The second is collective bargaining. Unions and guilds, which had begun to organise around AI issues before the lawsuits even started, are now pressing for the kind of sector-wide agreements that treat training data as a bargainable object rather than a scraped commodity. The Writers Guild of America's 2023 contract was the template, and its AI provisions, negotiated in the aftermath of a strike most people thought was about something else, turned out to be load-bearing in a way nobody fully appreciated at the time. Variations on that approach are working their way through SAG-AFTRA, through the Authors Guild, through the European federations of translators, and through the musicians' unions. Collective bargaining will probably do more concrete good for the marginal cases than any lawsuit, because it forces the negotiation to happen at the level of the labour rather than the level of the individual work.

The third is the opt-out registry, the technical fix the UK government flirted with during its text and data mining exception consultation. The government's original preferred option, a broad TDM exception with rights-holder opt-out, was eviscerated in the consultation response, with eighty-eight per cent of respondents backing a requirement for licences in all cases and only three per cent backing the government's preferred option. The March 2026 progress report effectively shelved the opt-out approach as the preferred option, though nobody thinks the idea is dead. Opt-out registries have an obvious appeal: they seem to give creators a switch. The problem is that the switch only exists for people who know the switch exists, and the people who most need protection are the ones least likely to hear about the scheme before their work has already been ingested. Opt-out, in the absence of a robust opt-in default, is a solution that works best for the people who need it least.

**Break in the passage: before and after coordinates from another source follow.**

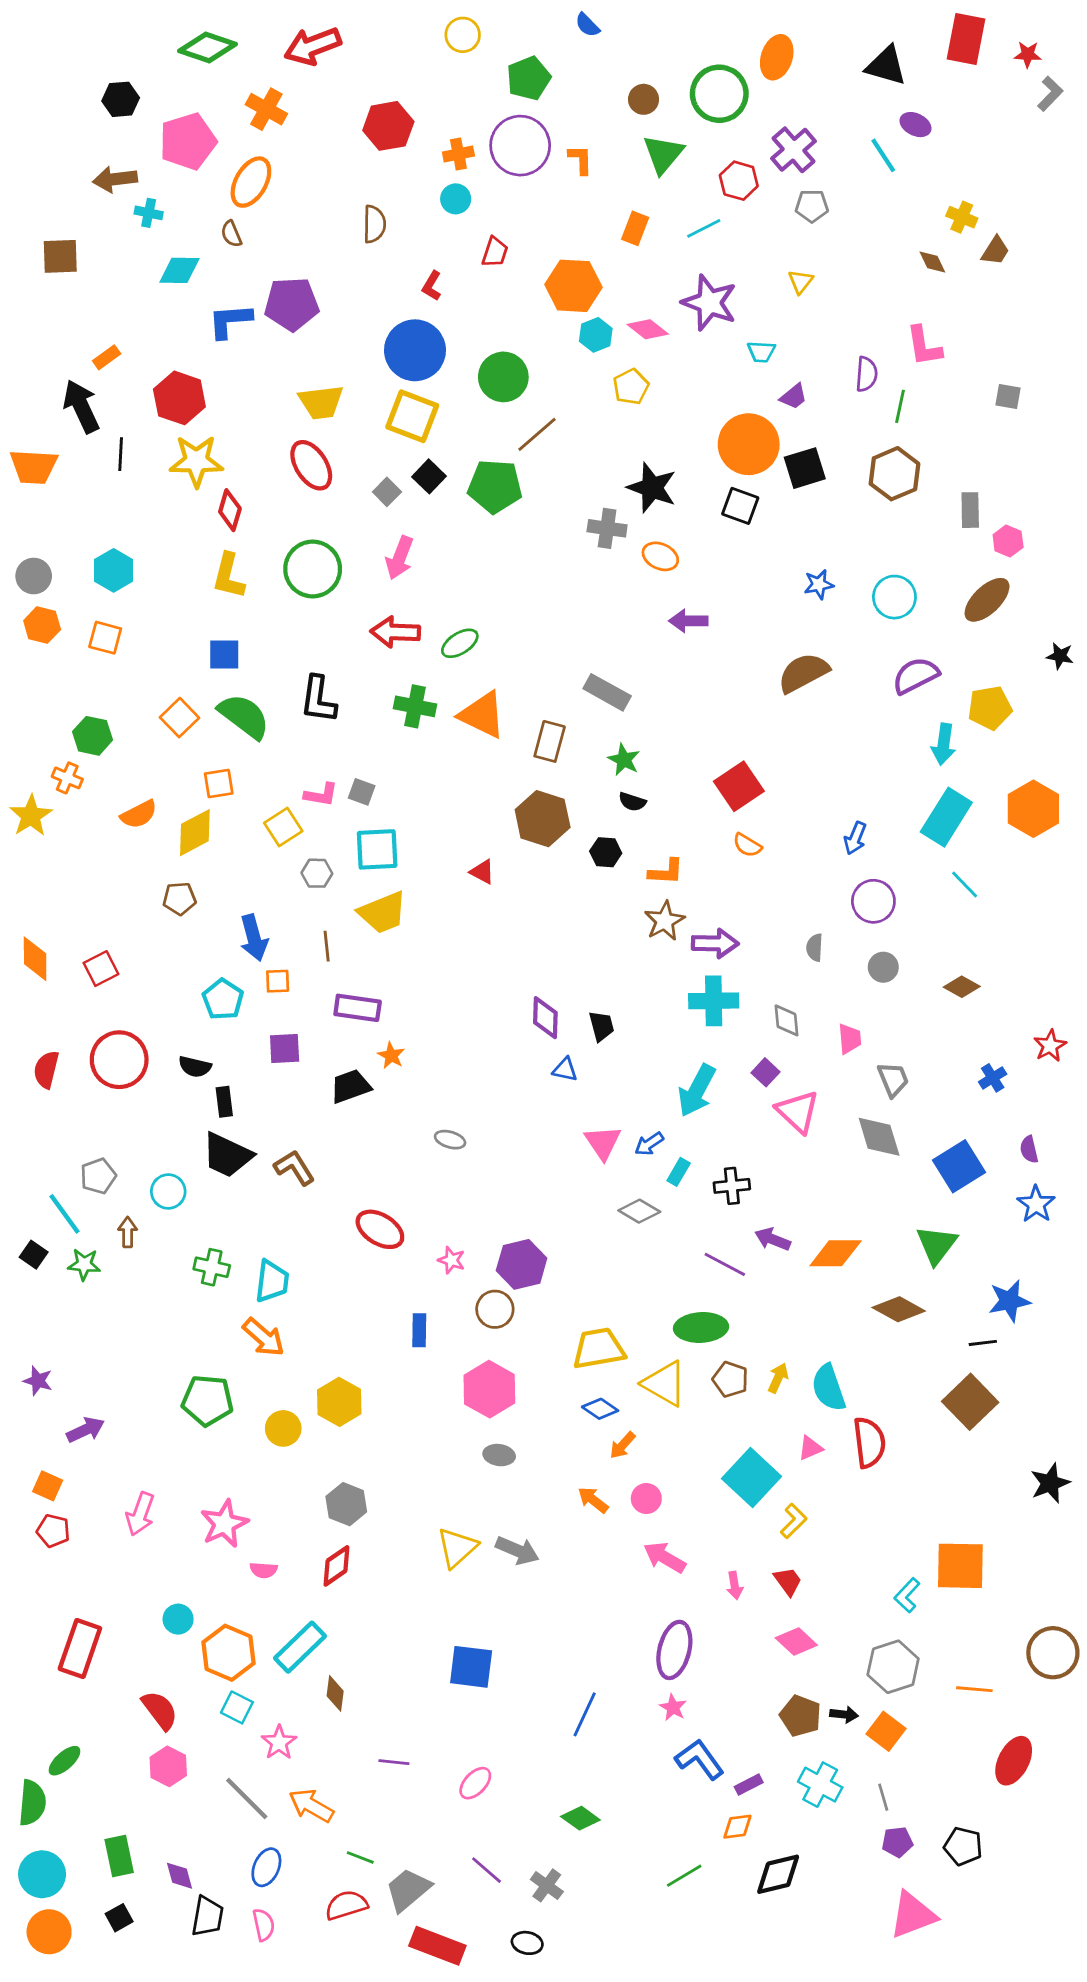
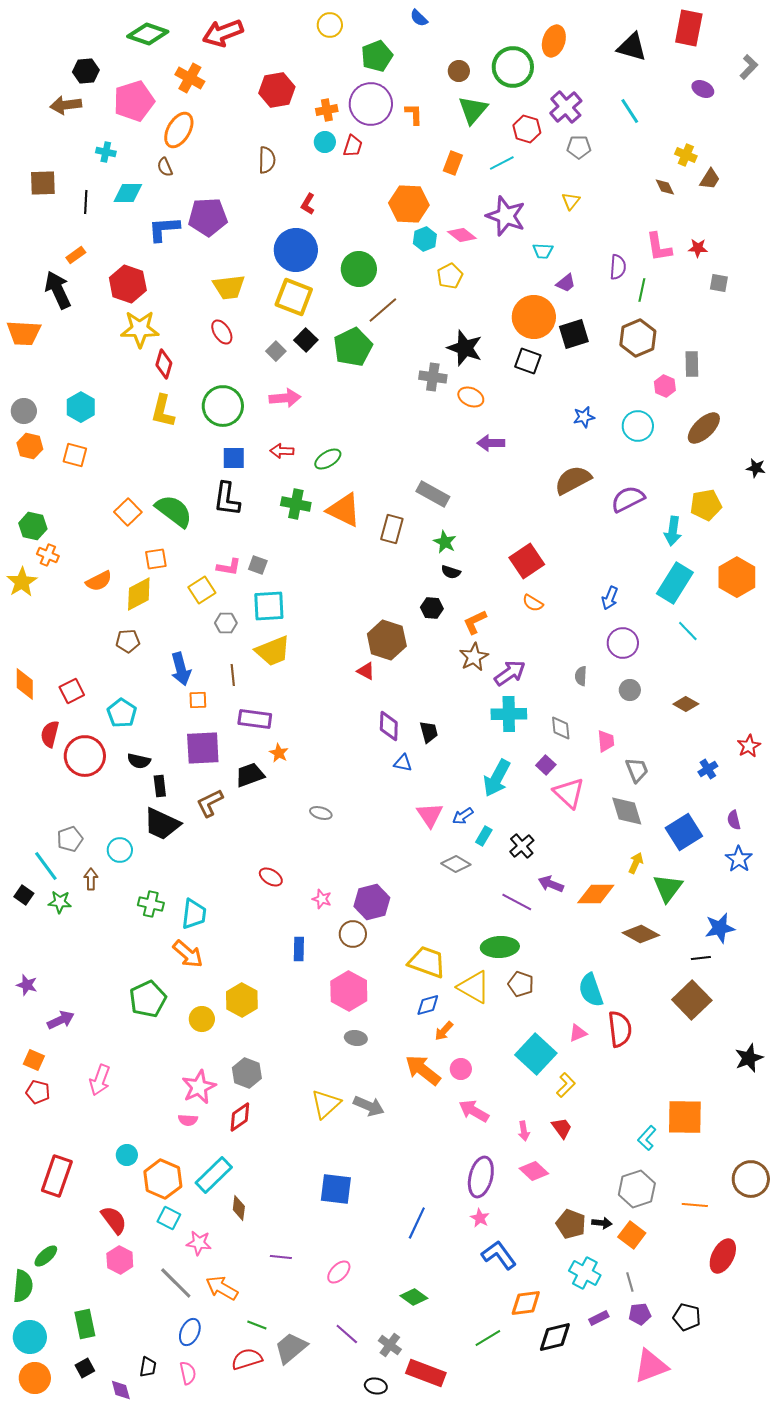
red star: (1028, 54) -> (698, 248), moved
purple ellipse: (916, 125) -> (703, 89), moved
brown arrow: (115, 179) -> (66, 105), moved
red trapezoid: (495, 252) -> (353, 146), moved
black line: (121, 454) -> (86, 202), moved
red ellipse: (311, 465) -> (222, 332), size x0.7
green pentagon: (495, 486) -> (353, 347), turned -30
pink hexagon: (1008, 541) -> (665, 386), moved
pink arrow: (400, 558) -> (285, 398), turned -116
red arrow: (395, 632) -> (282, 451), size x0.7
blue square: (224, 655) -> (234, 458), moved
purple semicircle: (916, 676) -> (628, 499), moved
green hexagon: (93, 736) -> (33, 526), moved
brown hexagon: (543, 819) -> (387, 640), moved
red triangle: (482, 872) -> (366, 671), moved
orange L-shape: (666, 872) -> (475, 622), turned 152
purple arrow: (715, 943) -> (510, 673), turned -36
cyan pentagon: (223, 999) -> (122, 713), moved
purple square: (285, 1048) -> (203, 748), size x1.5
red semicircle: (46, 1070) -> (50, 734), moved
brown L-shape: (294, 1168) -> (210, 803), moved, turned -84
black cross: (732, 1186) -> (522, 846), turned -35
red ellipse: (380, 1229) -> (271, 877), size x0.7
yellow trapezoid: (599, 1349) -> (427, 962), turned 30
yellow arrow: (778, 1378) -> (636, 863), moved
green pentagon: (207, 1400) -> (148, 999), turned -30
blue diamond: (600, 1409) -> (428, 1005), turned -50
orange arrow: (593, 1500) -> (423, 1070), size x1.6
pink star: (224, 1524) -> (199, 1087), moved
pink diamond: (796, 1642) -> (534, 1171), moved
pink star: (279, 1742) -> (199, 1243), turned -30
purple rectangle: (749, 1785) -> (599, 1318), moved
orange diamond: (737, 1827) -> (526, 1303), size x1.4
purple diamond: (179, 1876) -> (121, 1390), moved
black trapezoid: (207, 1916) -> (148, 1367), size x0.7
red rectangle: (437, 1946) -> (426, 1373), moved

The fourth is a new patronage economy, which is the optimistic way of describing something that is already happening, unevenly, on Patreon and Substack and Bandcamp and the direct-to-audience platforms that have been quietly absorbing the refugees of the legacy creative industries. The patronage model is not new. What is new is the scale at which it is becoming necessary, and the extent to which it requires creatives to become their own marketing departments, customer service agents, and community managers. The work of sustaining the work has, for many, become more time-consuming than the work itself. This is bearable for a subset of temperaments and impossible for others. It favours the extroverted, the photogenic, and the voluble. It punishes the people whose contribution to culture was to sit in a room for ten hours a day being quiet.

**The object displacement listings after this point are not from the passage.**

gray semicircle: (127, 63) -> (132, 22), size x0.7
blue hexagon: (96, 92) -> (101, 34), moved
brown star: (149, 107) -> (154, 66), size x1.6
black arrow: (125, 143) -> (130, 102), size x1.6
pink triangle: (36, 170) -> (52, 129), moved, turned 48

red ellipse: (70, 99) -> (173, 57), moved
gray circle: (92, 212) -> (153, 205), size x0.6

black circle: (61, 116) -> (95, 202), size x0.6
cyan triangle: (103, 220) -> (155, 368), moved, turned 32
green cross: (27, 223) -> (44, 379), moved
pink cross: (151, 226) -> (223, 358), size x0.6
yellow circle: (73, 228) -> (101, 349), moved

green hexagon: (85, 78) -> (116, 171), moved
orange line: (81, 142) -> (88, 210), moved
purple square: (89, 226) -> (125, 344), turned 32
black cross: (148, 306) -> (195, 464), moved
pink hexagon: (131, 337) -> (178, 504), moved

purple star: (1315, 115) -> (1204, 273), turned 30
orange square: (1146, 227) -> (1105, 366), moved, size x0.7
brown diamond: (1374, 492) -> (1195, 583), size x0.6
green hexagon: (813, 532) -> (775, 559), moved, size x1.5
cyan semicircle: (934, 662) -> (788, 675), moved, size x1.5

The fifth, and this is the one most people are reluctant to say out loud, is retreat. A return to analogue, semi-private, and deliberately offline spaces. The vinyl resurgence is not a coincidence. Neither is the small but persistent wave of writers who are deliberately keeping certain projects off the web entirely, circulating them only through physical printings and invitation-only reading groups. Neither is the rise of zines, the re-emergence of mail art, the tiny but passionate return of letterpress. None of this is going to become a mass movement. All of it is a signal. When the open commons becomes unsafe, creative life retreats to the rooms where the door can still be closed. The rooms are smaller. They are also, for the people in them, real.

Back in the Rehearsal Room

The Fen Wardens, when I spoke to them a week after their Peckham meeting, had made a decision of sorts. They were going to keep putting the music out. They were going to stop streaming it on the platforms whose terms of service they no longer trusted. They were going to press a small run of vinyl for the next record. They were going to send the CDs to a handful of independent radio stations that they had a personal relationship with. They were going to play more live shows, including the kind of tiny, uneconomic shows in village halls and community centres that they had mostly stopped doing in favour of festivals. They were going to use Bandcamp for digital because Bandcamp still felt, to them, like an institution run by people who knew that the music belonged to someone. They were, in short, going to get smaller and more local and more stubborn.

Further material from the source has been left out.